▶ [TRY IT]: How many lines in the data below include the word "tersebut"? State the number alone.

Collected data

- - -

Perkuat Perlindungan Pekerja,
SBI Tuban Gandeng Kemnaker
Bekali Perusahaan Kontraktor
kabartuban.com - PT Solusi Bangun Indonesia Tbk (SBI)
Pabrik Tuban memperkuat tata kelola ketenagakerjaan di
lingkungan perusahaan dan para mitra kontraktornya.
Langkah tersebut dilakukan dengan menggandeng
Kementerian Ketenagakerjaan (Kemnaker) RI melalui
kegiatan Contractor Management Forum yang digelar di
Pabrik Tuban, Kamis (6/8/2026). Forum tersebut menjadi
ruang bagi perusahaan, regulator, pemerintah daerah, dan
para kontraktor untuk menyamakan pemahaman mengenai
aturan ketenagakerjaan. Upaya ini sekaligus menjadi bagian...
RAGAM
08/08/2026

- - -

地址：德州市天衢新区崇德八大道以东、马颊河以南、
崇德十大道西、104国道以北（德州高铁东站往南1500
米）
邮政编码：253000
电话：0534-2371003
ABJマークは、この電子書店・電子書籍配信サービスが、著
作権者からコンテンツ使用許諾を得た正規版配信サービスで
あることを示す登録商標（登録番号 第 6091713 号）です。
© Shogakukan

- - -

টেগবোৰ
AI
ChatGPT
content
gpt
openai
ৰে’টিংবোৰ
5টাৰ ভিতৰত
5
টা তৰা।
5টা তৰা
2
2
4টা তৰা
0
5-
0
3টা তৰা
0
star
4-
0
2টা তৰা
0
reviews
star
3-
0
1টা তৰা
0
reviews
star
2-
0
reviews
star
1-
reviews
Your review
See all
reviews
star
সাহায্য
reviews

- - -

▶ [RESULT]: 2